(Extracted page text data)
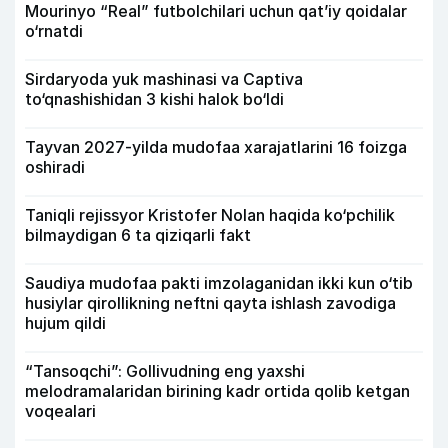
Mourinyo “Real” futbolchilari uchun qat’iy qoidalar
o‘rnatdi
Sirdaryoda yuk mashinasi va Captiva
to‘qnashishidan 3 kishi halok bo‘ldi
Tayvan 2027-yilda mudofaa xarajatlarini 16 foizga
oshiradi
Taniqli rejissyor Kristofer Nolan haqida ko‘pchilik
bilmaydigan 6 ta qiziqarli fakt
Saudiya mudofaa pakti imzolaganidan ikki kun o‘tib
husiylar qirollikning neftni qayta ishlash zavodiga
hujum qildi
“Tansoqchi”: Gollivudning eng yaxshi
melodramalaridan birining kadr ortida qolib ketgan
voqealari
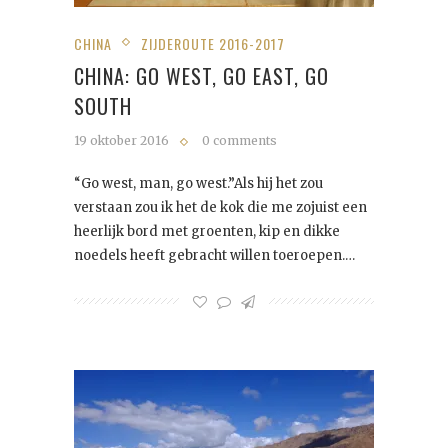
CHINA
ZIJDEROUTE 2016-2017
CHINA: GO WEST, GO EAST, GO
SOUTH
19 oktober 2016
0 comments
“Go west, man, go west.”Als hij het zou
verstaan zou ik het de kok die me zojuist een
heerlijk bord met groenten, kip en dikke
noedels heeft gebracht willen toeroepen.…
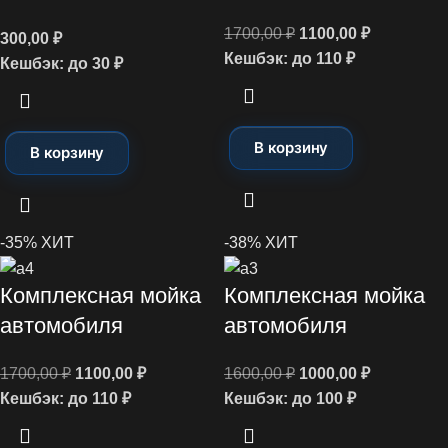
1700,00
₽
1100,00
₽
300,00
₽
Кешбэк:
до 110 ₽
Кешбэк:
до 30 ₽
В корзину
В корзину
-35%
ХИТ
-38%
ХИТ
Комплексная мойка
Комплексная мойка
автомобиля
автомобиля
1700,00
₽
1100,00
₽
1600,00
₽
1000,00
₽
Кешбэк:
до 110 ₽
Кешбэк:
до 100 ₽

◆ **Task goal**
Show the lines of the records that include the string "mudofaa".

◆ **Output for this task**
Tayvan 2027-yilda mudofaa xarajatlarini 16 foizga
Saudiya mudofaa pakti imzolaganidan ikki kun o‘tib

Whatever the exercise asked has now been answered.